Must we always take sides?
November 16, 2009 at 8:27 am | In environment, politics, reflections | Leave a CommentTags: elie wiesel, moderate bias, Poniewozik, quote, robert linder, Time Magazine

I enjoyed James Poniewozik’s interesting piece, “Polarized News? The Media’s Moderate Bias” in Time last week. Though I’ve been aware of what Poniewozik calls “moderate bias” for years, it really hit home just last year when I studied global climate change and the media in my Creation, New Creation, and Ecology course at Columbia Seminary.
Turns out, the same folks used by the tobacco company’s in the 80s and 90s to suggest smoking wasn’t bad for you have been hired by big oil to suggest global climate change isn’t occurring. The moderate media has to / loves to cover two sides of a story, so even if international scientistic bodies publish reports on the ill effects of climate change, and there’s a tiny minority of scientists (or talking heads) questioning their findings, the news story can often become a simple: scientists disagree on climate change.
Poniewozik also mentions “status quo bias.”
Moderate bias also grows from a related phenomenon: status-quo bias.

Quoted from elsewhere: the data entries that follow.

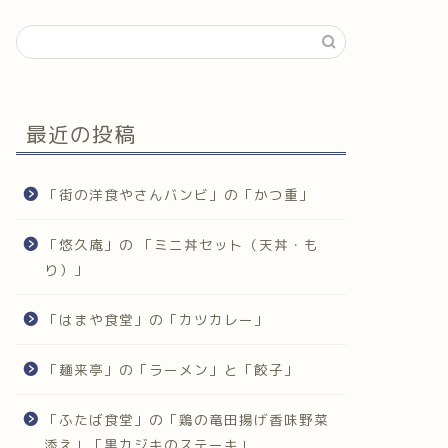
最近の投稿
「街の洋食やさんバンビ」の「かつ重」
「悠久庵」の 「ミニ丼セット（天丼・も
り）」
「はまや食堂」の「カツカレー」
「麺来亭」の「ラーメン」と「餃子」
「ふたば食堂」の「鶏の竜田揚げ香味野菜
添え」「黒カジキのステーキ」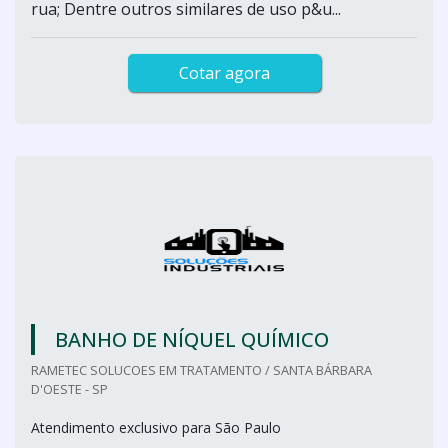
rua; Dentre outros similares de uso p&u...
Cotar agora
BANHO DE NÍQUEL QUÍMICO
RAMETEC SOLUCOES EM TRATAMENTO / SANTA BÁRBARA
D'OESTE - SP
Atendimento exclusivo para São Paulo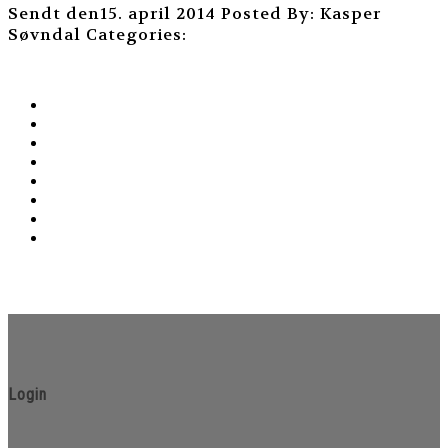
Sendt den15. april 2014
Posted By: Kasper
Søvndal
Categories:
Login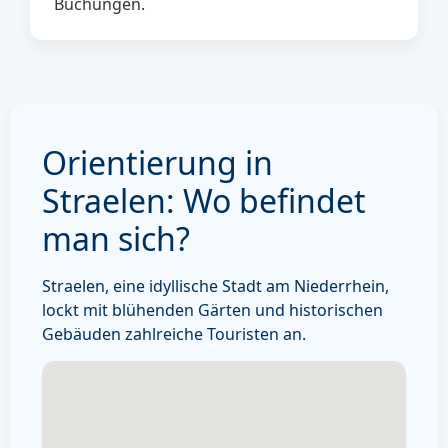
Buchungen.
Orientierung in
Straelen: Wo befindet
man sich?
Straelen, eine idyllische Stadt am Niederrhein,
lockt mit blühenden Gärten und historischen
Gebäuden zahlreiche Touristen an.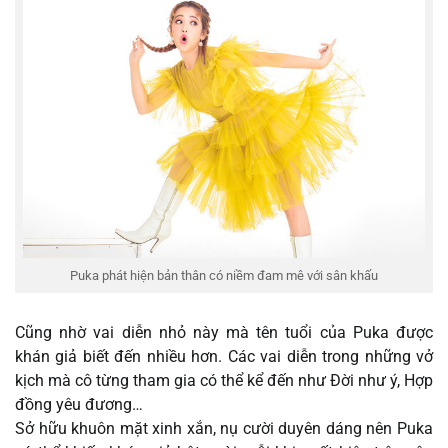
Puka phát hiện bản thân có niềm đam mê với sân khấu
Cũng nhờ vai diễn nhỏ này mà tên tuổi của Puka được
khán giả biết đến nhiều hơn. Các vai diễn trong những vở
kịch mà cô từng tham gia có thể kể đến như Đời như ý, Hợp
đồng yêu đương…
Sở hữu khuôn mặt xinh xắn, nụ cười duyên dáng nên Puka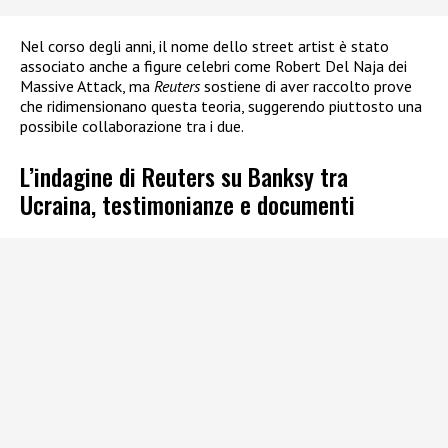
Nel corso degli anni, il nome dello street artist è stato
associato anche a figure celebri come Robert Del Naja dei
Massive Attack, ma
Reuters
sostiene di aver raccolto prove
che ridimensionano questa teoria, suggerendo piuttosto una
possibile collaborazione tra i due.
L’indagine di Reuters su Banksy tra
Ucraina, testimonianze e documenti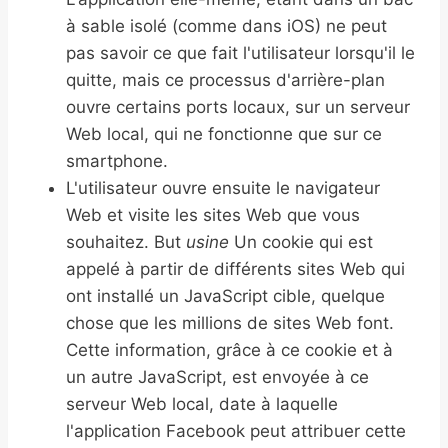
à sable isolé (comme dans iOS) ne peut
pas savoir ce que fait l'utilisateur lorsqu'il le
quitte, mais ce processus d'arrière-plan
ouvre certains ports locaux, sur un serveur
Web local, qui ne fonctionne que sur ce
smartphone.
L'utilisateur ouvre ensuite le navigateur
Web et visite les sites Web que vous
souhaitez. But
usine
Un cookie qui est
appelé à partir de différents sites Web qui
ont installé un JavaScript cible, quelque
chose que les millions de sites Web font.
Cette information, grâce à ce cookie et à
un autre JavaScript, est envoyée à ce
serveur Web local, date à laquelle
l'application Facebook peut attribuer cette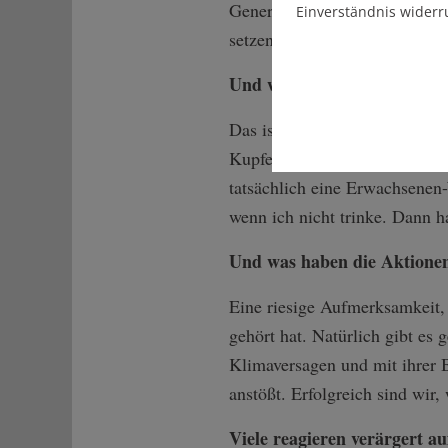
Generation gestoßen bin. Eigen
Einverständnis widerr
setzen oder festkleben.
Und wie machen Sie das, wen
Das ist eine echt gute Frage.
Kupfer-Rohr, wo ich meine Fin
tatsächlich eine Erwachsenen-
wenn ich nicht trinke. Dann h
Und was haben die Aktionen
Eine riesige Aufmerksamkeit,
gehört hat. Natürlich gibt es 
Klimaversagen und mit ihrer B
anstößt. Erfolgreich sind wir
Viele reagieren verärgert a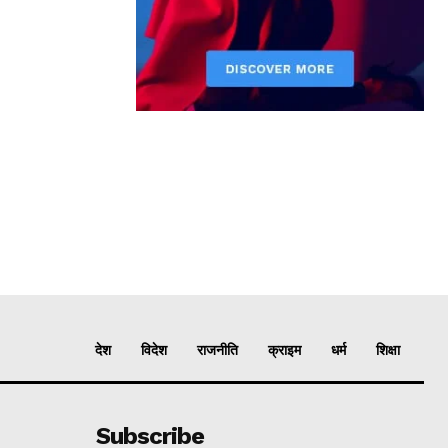
देश
विदेश
राजनीति
क्राइम
धर्म
शिक्षा
Subscribe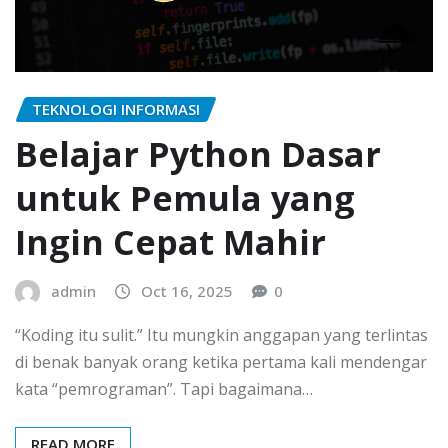
TEKNOLOGI INFORMASI
Belajar Python Dasar
untuk Pemula yang
Ingin Cepat Mahir
admin
Oct 16, 2025
0
“Koding itu sulit.” Itu mungkin anggapan yang terlintas
di benak banyak orang ketika pertama kali mendengar
kata “pemrograman”. Tapi bagaimana…
READ MORE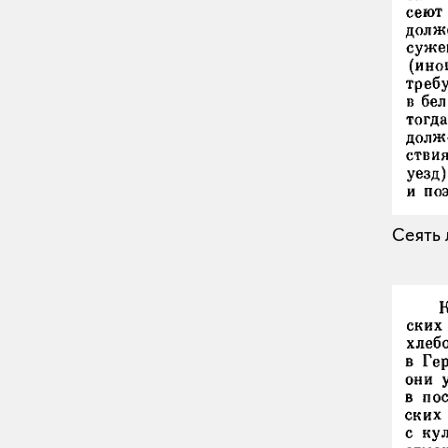
Сеять 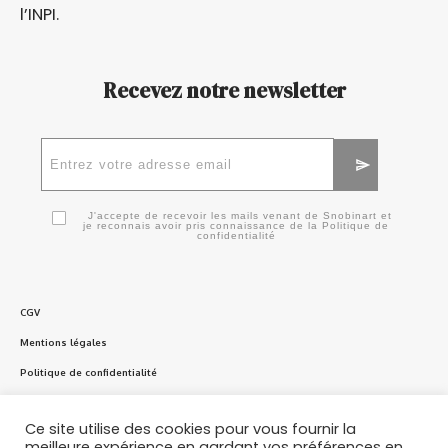
l’
INPI
.
Recevez notre newsletter
J'accepte de recevoir les mails venant de Snobinart et
je reconnais avoir pris connaissance de la
Politique de
confidentialité
CGV
Mentions légales
Politique de confidentialité
Politique en matière de cookies
Ce site utilise des cookies pour vous fournir la
meilleure expérience en gardant vos préférences en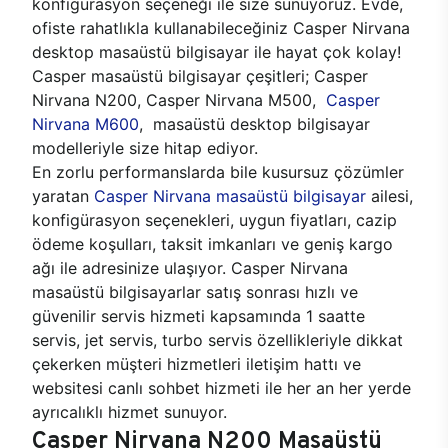
konfigürasyon seçeneği ile size sunuyoruz. Evde,
ofiste rahatlıkla kullanabileceğiniz Casper Nirvana
desktop masaüstü bilgisayar ile hayat çok kolay!
Casper masaüstü bilgisayar çeşitleri; Casper
Nirvana N200, Casper Nirvana M500,
Casper
Nirvana M600
, masaüstü desktop bilgisayar
modelleriyle size hitap ediyor.
En zorlu performanslarda bile kusursuz çözümler
yaratan
Casper Nirvana masaüstü bilgisayar
ailesi,
konfigürasyon seçenekleri, uygun fiyatları, cazip
ödeme koşulları, taksit imkanları ve geniş kargo
ağı ile adresinize ulaşıyor. Casper Nirvana
masaüstü bilgisayarlar satış sonrası hızlı ve
güvenilir servis hizmeti kapsamında 1 saatte
servis, jet servis, turbo servis özellikleriyle dikkat
çekerken müşteri hizmetleri iletişim hattı ve
websitesi canlı sohbet hizmeti ile her an her yerde
ayrıcalıklı hizmet sunuyor.
Casper Nirvana N200 Masaüstü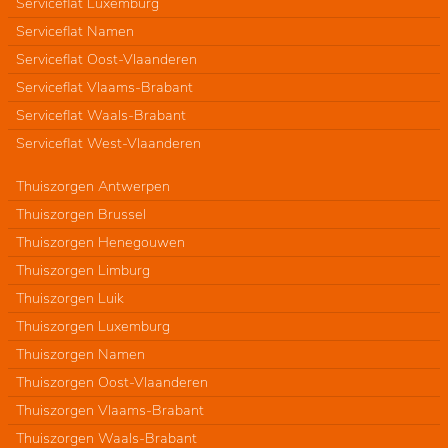
Serviceflat Luxemburg
Serviceflat Namen
Serviceflat Oost-Vlaanderen
Serviceflat Vlaams-Brabant
Serviceflat Waals-Brabant
Serviceflat West-Vlaanderen
Thuiszorgen Antwerpen
Thuiszorgen Brussel
Thuiszorgen Henegouwen
Thuiszorgen Limburg
Thuiszorgen Luik
Thuiszorgen Luxemburg
Thuiszorgen Namen
Thuiszorgen Oost-Vlaanderen
Thuiszorgen Vlaams-Brabant
Thuiszorgen Waals-Brabant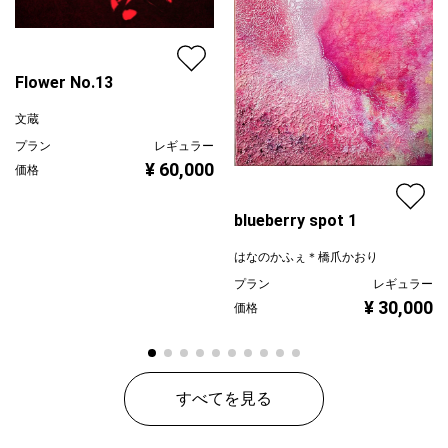
Flower No.13
文蔵
プラン
レギュラー
¥ 60,000
価格
blueberry spot 1
はなのかふぇ＊橋爪かおり
プラン
レギュラー
¥ 30,000
価格
すべてを見る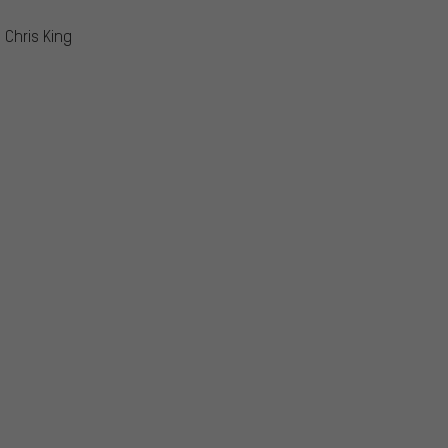
 Chris King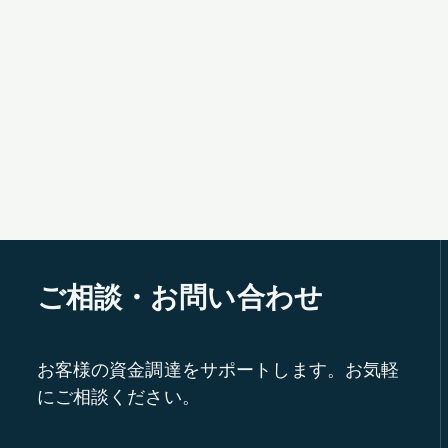
ご相談・お問い合わせ
お客様の資金調達をサポートします。お気軽
にご相談ください。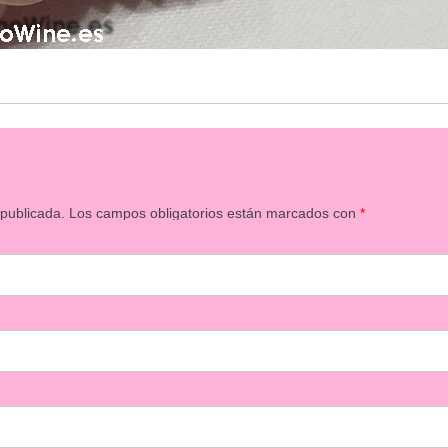
 publicada.
Los campos obligatorios están marcados con
*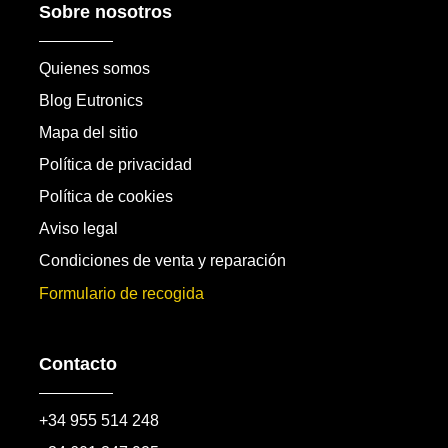
Sobre nosotros
Quienes somos
Blog Eutronics
Mapa del sitio
Política de privacidad
Política de cookies
Aviso legal
Condiciones de venta y reparación
Formulario de recogida
Contacto
+34 955 514 248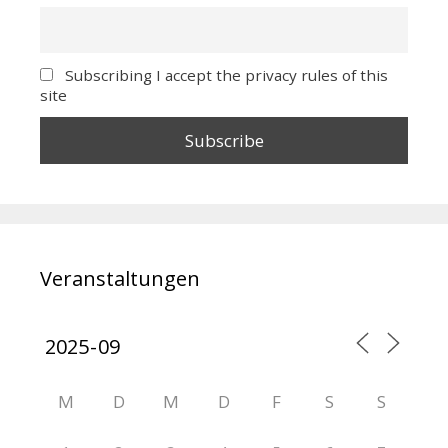
Subscribing I accept the privacy rules of this
site
Veranstaltungen
M
D
M
D
F
S
S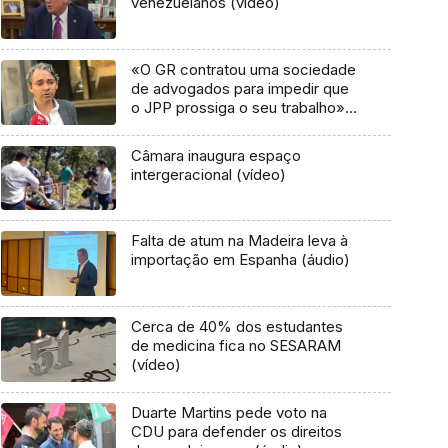
venezuelanos (vídeo)
«O GR contratou uma sociedade
de advogados para impedir que
o JPP prossiga o seu trabalho»
(áudio)
Câmara inaugura espaço
intergeracional (vídeo)
Falta de atum na Madeira leva à
importação em Espanha (áudio)
Cerca de 40% dos estudantes
de medicina fica no SESARAM
(vídeo)
Duarte Martins pede voto na
CDU para defender os direitos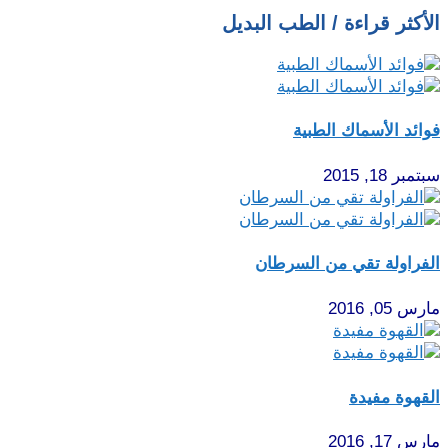
الأكثر قراءة / الطب البديل
فوائد الأسماك الطبية‎
سبتمبر 18, 2015
الفراولة تقي من السرطان
مارس 05, 2016
القهوة مفيدة
مارس 17, 2016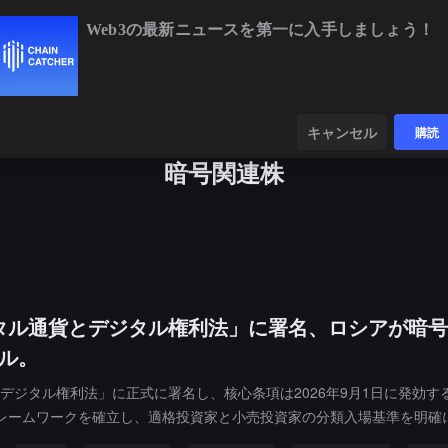
Web3の最新ニュースを第一に入手しましょう！
BTC
$64,870.15
+1.07%
ETH
$1,914.76
+0.82%
ンダー
データ
発見する
キャンセル
購読
暗号関連株
タル通貨とデジタル権利法」に署名、ロシアが暗号
ドル。
とデジタル権利法」に正式に署名し、核心条項は2026年9月1日に発効
レームワークを確立し、適格投資家と小売投資家の分類入場基準を明確
法律は同時に暗号通貨を国内での支払いに使用することを禁じる規定を保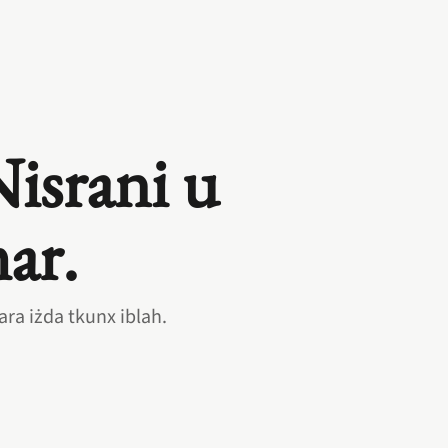
Nisrani u
mar.
sara iżda tkunx iblah.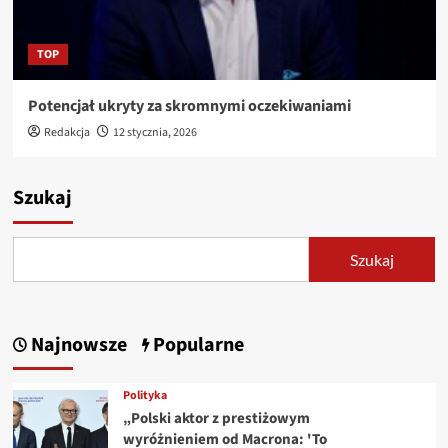
TOP
Potencjał ukryty za skromnymi oczekiwaniami
Redakcja
12 stycznia, 2026
Szukaj
Szukaj
Najnowsze
Popularne
Polityka
„Polski aktor z prestiżowym
wyróżnieniem od Macrona: 'To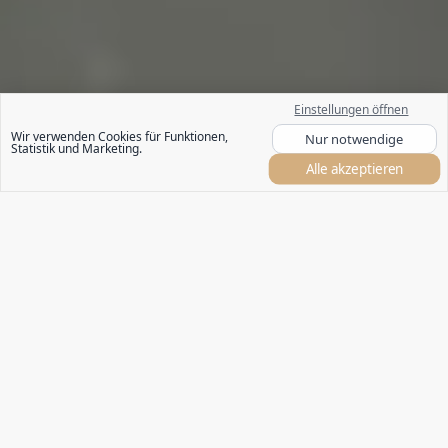
Einstellungen öffnen
Wir verwenden Cookies für Funktionen,
Nur notwendige
Statistik und Marketing.
Alle akzeptieren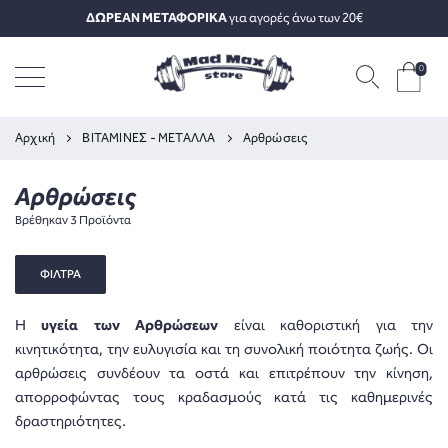
ΔΩΡΕΑΝ ΜΕΤΑΦΟΡΙΚΑ
για αγορές άνω των 20€
0
Αρχική
ΒΙΤΑΜΙΝΕΣ - ΜΕΤΑΛΛΑ
Αρθρώσεις
Αρθρώσεις
Βρέθηκαν 3 Προϊόντα
ΦΙΛΤΡΑ
Η
υγεία των Αρθρώσεων
είναι καθοριστική για την
κινητικότητα, την ευλυγισία και τη συνολική ποιότητα ζωής. Οι
αρθρώσεις συνδέουν τα οστά και επιτρέπουν την κίνηση,
απορροφώντας τους κραδασμούς κατά τις καθημερινές
δραστηριότητες.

Journalists, like anyone, have a built-in bias toward believing that what was true yesterday will be true tomorrow. Establishment news outlets grow cozy and comfortable with other establishments. One reason some journalists insufficiently questioned the run-up to the Iraq war and underestimated the housing bubble was that they listened to their usual, credentialed sources — and the history of the past decade is the history of the experts being wrong.
Anyways, that’s just something to think on because moderate bias affects us all, and a whole lot. It’s probably not always bad, but I do wonder how we’d read the Bible without moderate bias or status quo bias. Or, further, how we’d love our neighbor.
Then again, I usually take Elie Wiesel’s perspective pretty seriously and he doesn’t mince words about taking sides:
I swear never to be silent whenever and wherever human lives endure suffering and humiliation. We must always take sides. Neutrality helps the oppressor, never the victim. Silence encourage the tormenter, never the tormented. Sometimes we must interfere when human life are endangered. When human dignity is in jeopardy, that place, at that moment, must become the center of the universe.
Too tough? I don’t know. With Wiesel’s holocaust experience as background it’s hard to call for folks to back off from taking sides. But one also doesn’t want to polarize unnecessarily. Hmm, I guess the point is to take Poniewozik’s basic perspective and always watch for bias since even moderate bias is sinister enough.